- **PROBLEM TO SOLVE**
Would you copy all lines in the data that contain the word "descanso"?

___ SUPPLIED MATERIAL

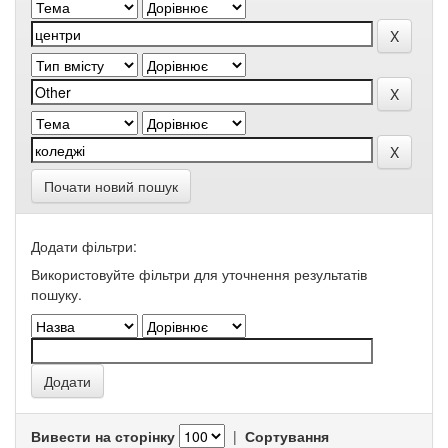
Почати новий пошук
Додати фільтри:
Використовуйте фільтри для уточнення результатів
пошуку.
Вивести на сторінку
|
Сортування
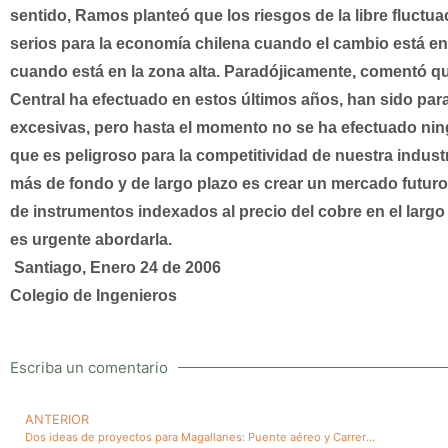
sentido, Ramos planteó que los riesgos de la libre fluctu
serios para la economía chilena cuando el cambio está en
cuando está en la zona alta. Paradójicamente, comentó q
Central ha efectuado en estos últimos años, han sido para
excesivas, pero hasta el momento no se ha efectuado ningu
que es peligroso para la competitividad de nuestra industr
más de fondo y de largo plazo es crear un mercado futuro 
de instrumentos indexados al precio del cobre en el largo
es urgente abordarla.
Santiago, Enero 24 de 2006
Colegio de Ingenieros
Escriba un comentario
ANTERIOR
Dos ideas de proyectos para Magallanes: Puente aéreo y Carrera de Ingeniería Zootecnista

______
___ SUPPLIED MATERIAL

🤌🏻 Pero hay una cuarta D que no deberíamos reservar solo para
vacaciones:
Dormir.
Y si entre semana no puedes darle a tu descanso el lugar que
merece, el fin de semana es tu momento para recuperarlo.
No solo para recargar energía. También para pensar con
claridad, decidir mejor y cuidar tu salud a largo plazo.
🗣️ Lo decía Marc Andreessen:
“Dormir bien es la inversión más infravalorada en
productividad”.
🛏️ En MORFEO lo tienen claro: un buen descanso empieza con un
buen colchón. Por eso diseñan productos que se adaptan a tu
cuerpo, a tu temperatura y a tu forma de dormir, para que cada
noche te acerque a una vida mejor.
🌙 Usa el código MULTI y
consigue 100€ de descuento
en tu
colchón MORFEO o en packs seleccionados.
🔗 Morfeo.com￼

______
___ SUPPLIED MATERIAL

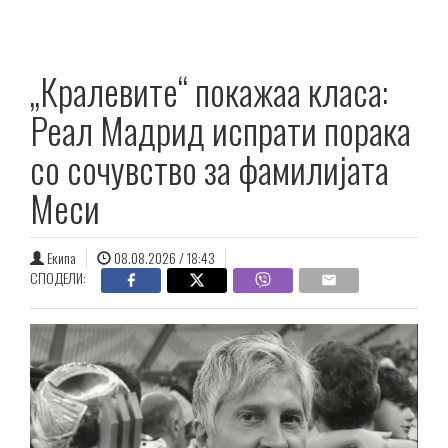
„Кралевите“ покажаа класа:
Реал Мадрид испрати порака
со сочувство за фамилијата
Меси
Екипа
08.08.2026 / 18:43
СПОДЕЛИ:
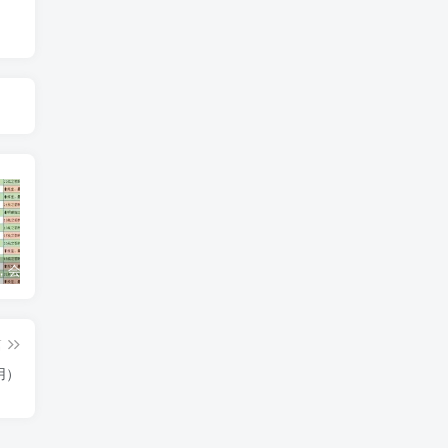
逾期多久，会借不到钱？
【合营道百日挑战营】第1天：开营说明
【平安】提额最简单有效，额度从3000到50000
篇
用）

______

- **EXERCISE RESULT**
Y si entre semana no puedes darle a tu descanso el lugar que
🛏️ En MORFEO lo tienen claro: un buen descanso empieza con un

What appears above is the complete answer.